# Parallel normative modelling

This notebook will go through the options of the runner class. We will show how to fit and evaluate a model in parallel, and how to do cross-validation. 

This notebook is just an adaptation of the 'normative_modelling.ipynb' notebook, so it is recommended that you look at that one first.

The notebook is tailored to the Slurm environment on the Donders HPC cluster, but can be adapted to other Slurm or Torque environments. 


## Setting up the environment on the cluster

First, SSH into the cluster.
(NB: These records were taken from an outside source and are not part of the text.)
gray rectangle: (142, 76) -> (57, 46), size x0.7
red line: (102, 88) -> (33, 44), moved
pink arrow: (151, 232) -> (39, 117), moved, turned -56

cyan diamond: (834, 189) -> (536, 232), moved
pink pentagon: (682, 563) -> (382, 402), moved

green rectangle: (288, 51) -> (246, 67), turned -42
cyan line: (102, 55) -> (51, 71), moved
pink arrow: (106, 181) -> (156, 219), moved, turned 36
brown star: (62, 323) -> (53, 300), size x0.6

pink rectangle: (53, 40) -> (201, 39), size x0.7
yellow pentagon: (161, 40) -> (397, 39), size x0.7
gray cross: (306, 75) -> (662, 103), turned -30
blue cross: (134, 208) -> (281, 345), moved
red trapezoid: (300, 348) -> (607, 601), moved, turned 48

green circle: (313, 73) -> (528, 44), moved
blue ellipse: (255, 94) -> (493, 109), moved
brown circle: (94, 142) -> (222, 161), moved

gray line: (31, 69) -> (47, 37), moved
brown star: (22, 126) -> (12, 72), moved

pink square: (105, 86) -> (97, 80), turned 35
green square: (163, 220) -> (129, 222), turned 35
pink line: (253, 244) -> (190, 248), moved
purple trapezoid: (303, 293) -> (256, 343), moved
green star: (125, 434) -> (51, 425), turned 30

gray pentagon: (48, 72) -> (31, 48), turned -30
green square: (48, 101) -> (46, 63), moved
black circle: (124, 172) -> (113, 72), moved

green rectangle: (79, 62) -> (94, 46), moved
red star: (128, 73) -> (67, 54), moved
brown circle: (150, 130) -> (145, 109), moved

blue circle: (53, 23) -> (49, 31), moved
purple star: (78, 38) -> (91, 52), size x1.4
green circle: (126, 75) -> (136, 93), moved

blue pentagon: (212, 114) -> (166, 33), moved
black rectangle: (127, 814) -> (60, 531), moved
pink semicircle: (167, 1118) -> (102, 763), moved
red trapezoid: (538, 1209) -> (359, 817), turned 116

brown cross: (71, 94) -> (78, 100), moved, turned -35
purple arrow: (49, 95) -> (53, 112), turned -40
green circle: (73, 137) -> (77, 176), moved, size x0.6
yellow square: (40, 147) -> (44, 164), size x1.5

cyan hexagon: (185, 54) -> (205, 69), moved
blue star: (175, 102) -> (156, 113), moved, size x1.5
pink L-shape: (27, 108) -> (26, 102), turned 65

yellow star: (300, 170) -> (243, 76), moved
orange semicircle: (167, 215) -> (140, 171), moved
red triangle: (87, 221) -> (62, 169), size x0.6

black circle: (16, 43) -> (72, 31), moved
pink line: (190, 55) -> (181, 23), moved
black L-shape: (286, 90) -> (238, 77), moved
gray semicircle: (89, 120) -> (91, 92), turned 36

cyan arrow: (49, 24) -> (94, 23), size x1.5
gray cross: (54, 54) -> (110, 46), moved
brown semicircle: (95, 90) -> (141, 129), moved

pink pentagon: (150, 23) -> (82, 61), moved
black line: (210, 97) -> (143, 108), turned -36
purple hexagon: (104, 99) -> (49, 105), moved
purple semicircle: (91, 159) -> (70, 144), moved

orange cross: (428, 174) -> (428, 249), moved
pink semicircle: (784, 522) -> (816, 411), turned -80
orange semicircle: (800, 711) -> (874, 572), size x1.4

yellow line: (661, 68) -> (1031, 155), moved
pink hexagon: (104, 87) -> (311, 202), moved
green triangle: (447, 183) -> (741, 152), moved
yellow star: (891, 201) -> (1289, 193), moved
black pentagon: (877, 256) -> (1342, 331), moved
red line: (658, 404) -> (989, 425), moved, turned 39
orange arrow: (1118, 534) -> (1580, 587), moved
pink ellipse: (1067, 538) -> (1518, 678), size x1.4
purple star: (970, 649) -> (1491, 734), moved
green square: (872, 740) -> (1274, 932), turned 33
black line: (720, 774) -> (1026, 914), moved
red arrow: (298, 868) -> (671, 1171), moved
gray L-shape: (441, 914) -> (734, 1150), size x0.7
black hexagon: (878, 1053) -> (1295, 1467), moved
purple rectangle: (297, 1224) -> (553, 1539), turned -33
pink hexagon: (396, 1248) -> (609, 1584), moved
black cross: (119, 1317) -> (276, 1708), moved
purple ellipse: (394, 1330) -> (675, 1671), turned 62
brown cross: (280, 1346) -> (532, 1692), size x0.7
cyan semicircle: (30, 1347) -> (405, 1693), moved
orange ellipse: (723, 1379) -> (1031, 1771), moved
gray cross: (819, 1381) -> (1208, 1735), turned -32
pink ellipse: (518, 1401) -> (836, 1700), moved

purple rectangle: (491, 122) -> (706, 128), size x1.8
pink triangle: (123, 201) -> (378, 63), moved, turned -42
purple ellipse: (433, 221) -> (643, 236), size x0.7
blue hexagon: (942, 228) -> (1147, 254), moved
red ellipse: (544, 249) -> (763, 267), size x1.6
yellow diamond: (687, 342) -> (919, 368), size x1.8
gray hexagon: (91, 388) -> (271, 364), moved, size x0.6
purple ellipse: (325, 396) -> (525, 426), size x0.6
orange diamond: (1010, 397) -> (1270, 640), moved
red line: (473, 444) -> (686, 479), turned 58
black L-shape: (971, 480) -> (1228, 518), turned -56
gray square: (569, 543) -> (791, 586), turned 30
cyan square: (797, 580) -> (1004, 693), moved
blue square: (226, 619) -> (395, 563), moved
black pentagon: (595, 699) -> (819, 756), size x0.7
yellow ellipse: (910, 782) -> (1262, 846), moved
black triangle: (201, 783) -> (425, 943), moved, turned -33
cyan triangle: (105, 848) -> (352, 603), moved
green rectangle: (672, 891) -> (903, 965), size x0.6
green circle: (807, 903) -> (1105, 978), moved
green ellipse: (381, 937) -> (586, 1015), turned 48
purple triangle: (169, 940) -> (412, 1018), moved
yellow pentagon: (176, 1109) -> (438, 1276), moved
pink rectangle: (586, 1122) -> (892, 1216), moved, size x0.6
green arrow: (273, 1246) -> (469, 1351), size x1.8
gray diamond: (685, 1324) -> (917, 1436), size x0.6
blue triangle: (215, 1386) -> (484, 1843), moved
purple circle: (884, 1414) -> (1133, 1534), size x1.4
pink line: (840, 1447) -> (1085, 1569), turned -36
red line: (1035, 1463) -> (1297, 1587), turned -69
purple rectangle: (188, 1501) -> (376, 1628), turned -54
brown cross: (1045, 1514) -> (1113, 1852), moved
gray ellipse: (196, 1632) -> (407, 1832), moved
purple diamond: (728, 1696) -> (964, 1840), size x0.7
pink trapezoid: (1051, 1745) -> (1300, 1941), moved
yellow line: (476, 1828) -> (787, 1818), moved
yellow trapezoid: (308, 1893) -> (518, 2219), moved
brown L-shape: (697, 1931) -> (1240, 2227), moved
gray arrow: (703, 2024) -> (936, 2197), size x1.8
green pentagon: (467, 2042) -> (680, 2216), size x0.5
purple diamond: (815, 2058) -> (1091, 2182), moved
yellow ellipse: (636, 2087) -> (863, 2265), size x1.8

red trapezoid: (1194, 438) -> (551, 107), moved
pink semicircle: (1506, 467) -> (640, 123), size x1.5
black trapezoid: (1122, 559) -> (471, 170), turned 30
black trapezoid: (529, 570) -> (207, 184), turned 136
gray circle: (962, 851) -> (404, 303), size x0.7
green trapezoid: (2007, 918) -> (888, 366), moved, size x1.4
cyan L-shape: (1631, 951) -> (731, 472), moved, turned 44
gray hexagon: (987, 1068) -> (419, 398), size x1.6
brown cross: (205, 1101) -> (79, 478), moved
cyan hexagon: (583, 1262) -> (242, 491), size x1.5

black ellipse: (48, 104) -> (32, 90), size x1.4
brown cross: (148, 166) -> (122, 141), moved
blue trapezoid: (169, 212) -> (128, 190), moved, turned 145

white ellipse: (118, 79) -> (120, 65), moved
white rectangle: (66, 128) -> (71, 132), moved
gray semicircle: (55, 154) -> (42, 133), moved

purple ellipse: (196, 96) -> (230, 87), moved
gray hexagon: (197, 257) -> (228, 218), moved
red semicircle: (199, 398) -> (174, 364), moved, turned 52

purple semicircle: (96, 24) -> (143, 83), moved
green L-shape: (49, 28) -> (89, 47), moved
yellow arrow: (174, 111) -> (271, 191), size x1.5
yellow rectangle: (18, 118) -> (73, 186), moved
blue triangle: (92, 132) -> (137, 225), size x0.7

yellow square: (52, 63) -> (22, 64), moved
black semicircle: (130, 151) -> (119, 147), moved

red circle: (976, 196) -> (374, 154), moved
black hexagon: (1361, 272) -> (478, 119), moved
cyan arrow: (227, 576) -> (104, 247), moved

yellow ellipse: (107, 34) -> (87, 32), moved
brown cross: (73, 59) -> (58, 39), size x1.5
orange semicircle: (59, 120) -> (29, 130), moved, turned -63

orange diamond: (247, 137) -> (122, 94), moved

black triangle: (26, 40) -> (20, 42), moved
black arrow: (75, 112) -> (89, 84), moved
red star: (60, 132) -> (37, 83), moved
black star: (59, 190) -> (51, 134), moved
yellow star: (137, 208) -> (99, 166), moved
If you are using VScode, you can use the Remote - SSH extension to connect to the cluster. It's a breeze. 

We start with a clean environment and install the PCNtoolkit package. We do this in an interactive job, because it is much faster than using a login node.

```bash
sbash --time=10:00:00 --mem=16gb -c 4 --ntasks-per-node=1
module load anaconda3
conda create -n pcntoolkit_cluster_tutorial python=3.12
source activate pcntoolkit_cluster_tutorial
pip install pcntoolkit
pip install ipykernel
pip install graphviz
```

Next, we want to use the newly created environment in our notebook. 

If you are running this notebook in VScode, you can select the environment by clicking on the mysterious symbol in the top right corner of the notebook. 

Click "Select Another Kernel...", "Python environments...", and then from the dropdown, select the `pcntoolkit_cluster_tutorial` environment. 

You may have to reload the window after creating the environment before it is available in VScode -> Open the command palette (mac: cmd+shift+P, windows: ctrl+shift+P) and type "Reload Window"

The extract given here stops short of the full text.